## TASK TO CARRY OUT
Write out the entries below once more, exactly, with the pictures left out.

[Stored data entries]
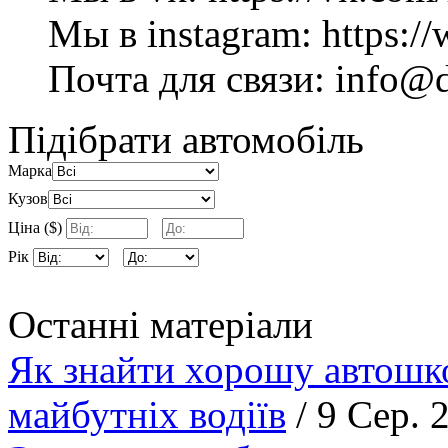
Мы в instagram: https://
Почта для связи:
info@d
Підібрати автомобіль
Марка
Кузов
Ціна ($)
Рік
Останні матеріали
Як знайти хорошу автошко
майбутніх водіїв
/ 9 Сер.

## WORKED SOLUTION
Мы в instagram: https://
Почта для связи:
info@d
Підібрати автомобіль
Марка
Кузов
Ціна ($)
Рік
Останні матеріали
Як знайти хорошу автошко
майбутніх водіїв
/ 9 Сер.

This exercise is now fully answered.